*** STORED DATA Section Begins ***

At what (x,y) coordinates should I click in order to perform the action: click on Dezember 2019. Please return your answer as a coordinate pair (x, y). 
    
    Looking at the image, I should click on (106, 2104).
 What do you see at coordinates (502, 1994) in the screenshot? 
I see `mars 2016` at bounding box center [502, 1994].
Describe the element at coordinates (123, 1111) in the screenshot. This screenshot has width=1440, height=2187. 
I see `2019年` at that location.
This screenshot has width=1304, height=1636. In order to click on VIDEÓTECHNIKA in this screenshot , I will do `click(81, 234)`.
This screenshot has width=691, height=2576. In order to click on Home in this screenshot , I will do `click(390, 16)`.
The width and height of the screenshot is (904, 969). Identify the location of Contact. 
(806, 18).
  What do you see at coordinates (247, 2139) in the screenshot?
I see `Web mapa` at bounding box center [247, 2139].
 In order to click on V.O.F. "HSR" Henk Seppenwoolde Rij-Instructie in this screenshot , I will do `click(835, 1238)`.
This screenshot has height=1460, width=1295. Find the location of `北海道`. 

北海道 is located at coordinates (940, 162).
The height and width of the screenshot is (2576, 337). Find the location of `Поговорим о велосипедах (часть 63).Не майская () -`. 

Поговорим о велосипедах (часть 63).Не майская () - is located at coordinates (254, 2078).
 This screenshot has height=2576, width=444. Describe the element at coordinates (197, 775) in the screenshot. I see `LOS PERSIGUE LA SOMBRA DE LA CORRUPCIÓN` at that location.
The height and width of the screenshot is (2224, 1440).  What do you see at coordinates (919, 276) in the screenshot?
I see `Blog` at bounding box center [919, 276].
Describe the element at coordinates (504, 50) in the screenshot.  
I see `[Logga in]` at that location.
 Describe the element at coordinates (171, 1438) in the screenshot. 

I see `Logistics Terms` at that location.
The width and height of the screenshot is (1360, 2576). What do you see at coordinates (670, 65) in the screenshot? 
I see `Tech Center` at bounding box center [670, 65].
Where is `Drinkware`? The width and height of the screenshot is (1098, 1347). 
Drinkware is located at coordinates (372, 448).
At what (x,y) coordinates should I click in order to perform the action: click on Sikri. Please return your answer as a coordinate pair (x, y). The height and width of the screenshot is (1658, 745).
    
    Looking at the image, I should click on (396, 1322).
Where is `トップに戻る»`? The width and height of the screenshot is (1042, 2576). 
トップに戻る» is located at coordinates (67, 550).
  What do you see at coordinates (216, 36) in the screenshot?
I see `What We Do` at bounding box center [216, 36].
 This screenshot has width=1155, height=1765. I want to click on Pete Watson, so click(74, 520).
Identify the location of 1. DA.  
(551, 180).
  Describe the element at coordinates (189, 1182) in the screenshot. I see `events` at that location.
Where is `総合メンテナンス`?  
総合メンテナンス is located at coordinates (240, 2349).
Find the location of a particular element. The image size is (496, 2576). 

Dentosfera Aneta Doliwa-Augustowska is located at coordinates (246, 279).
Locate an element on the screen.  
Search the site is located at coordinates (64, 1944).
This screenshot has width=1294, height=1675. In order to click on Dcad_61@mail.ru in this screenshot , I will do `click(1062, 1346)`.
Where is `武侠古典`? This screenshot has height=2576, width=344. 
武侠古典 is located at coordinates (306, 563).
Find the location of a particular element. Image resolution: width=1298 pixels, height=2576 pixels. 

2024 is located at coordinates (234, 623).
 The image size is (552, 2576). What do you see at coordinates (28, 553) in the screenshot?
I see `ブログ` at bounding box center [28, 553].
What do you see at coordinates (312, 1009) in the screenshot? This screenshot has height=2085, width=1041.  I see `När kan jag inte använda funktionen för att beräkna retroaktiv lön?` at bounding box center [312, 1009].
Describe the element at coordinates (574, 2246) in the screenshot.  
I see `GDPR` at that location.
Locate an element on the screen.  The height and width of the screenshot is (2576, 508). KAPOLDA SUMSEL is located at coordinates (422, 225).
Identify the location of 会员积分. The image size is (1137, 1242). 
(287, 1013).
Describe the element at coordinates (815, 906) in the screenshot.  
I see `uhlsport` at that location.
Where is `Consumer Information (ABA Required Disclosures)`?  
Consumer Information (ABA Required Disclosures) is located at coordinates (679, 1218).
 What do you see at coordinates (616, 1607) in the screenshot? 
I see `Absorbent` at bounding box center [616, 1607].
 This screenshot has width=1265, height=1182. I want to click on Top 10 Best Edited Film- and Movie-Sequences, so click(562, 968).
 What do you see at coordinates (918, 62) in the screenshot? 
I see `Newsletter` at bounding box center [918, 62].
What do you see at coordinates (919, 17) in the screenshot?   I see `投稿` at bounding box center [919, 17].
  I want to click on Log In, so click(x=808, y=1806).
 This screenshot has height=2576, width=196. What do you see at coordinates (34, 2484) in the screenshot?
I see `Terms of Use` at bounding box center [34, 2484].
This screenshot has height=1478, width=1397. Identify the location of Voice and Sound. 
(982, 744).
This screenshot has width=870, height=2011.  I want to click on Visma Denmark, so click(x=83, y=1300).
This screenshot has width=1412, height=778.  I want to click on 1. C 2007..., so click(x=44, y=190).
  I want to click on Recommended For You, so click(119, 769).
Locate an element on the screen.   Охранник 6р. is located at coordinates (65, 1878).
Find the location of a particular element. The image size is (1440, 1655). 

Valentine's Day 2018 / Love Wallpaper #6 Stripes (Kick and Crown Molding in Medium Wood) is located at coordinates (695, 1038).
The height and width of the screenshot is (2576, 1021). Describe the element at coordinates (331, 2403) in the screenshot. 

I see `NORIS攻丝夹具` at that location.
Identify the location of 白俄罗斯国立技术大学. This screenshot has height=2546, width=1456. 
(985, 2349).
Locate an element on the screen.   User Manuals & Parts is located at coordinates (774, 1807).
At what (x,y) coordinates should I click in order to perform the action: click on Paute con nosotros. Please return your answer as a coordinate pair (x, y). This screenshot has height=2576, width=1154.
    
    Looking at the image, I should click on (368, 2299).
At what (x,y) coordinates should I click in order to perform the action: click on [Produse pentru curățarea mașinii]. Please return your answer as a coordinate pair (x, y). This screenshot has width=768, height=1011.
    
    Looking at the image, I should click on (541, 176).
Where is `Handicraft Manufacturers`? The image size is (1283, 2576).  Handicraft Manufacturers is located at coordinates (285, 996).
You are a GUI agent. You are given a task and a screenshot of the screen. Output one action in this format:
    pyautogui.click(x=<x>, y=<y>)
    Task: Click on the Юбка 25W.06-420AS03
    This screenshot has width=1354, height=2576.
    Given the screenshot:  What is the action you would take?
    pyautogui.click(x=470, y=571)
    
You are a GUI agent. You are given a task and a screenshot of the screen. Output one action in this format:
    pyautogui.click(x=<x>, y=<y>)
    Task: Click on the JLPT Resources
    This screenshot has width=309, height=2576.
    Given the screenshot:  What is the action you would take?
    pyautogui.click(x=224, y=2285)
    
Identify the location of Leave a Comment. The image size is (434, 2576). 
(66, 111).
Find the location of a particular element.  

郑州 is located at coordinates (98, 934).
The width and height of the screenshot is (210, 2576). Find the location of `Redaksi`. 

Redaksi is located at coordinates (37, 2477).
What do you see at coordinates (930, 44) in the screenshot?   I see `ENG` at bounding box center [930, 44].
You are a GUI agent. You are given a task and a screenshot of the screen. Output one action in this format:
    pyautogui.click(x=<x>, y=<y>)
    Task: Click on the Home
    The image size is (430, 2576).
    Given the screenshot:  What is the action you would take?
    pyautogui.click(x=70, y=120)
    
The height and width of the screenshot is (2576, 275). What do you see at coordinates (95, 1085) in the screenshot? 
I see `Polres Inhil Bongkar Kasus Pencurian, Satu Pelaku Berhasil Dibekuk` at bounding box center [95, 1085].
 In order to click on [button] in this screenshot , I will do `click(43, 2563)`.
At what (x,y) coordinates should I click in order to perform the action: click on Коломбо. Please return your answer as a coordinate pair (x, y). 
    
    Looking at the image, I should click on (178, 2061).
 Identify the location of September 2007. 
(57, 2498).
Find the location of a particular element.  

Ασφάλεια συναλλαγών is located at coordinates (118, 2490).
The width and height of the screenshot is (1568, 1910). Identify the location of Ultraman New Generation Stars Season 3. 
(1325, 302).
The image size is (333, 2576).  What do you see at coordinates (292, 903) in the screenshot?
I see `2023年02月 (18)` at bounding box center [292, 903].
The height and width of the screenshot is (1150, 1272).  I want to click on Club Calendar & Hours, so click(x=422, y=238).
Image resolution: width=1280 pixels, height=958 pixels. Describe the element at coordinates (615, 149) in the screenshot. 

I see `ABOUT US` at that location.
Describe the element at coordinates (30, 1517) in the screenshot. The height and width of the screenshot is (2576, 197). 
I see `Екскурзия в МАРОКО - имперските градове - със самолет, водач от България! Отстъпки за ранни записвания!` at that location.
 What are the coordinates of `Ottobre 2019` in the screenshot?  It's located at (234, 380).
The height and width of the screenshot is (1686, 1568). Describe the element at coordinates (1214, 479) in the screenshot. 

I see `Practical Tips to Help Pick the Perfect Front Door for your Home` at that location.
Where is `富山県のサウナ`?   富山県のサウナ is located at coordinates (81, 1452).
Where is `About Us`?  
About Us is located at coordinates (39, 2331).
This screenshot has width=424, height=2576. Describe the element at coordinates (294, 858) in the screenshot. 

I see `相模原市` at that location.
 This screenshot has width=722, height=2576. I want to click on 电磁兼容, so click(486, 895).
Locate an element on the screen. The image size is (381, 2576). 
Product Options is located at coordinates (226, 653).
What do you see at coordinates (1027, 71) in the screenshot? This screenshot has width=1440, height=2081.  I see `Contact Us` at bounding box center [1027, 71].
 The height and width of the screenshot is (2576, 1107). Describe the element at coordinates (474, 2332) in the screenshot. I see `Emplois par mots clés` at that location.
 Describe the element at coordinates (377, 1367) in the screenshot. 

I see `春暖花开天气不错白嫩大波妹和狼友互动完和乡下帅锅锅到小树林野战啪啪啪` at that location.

*** STORED DATA Section Ends ***

(WORK TO COMPLETE): Pick each line holding the word "will" out of the data and copy it.

(OUTPUT):
This screenshot has width=1304, height=1636. In order to click on VIDEÓTECHNIKA in this screenshot , I will do `click(81, 234)`.
This screenshot has width=691, height=2576. In order to click on Home in this screenshot , I will do `click(390, 16)`.
 In order to click on V.O.F. "HSR" Henk Seppenwoolde Rij-Instructie in this screenshot , I will do `click(835, 1238)`.
This screenshot has width=1294, height=1675. In order to click on Dcad_61@mail.ru in this screenshot , I will do `click(1062, 1346)`.
 In order to click on [button] in this screenshot , I will do `click(43, 2563)`.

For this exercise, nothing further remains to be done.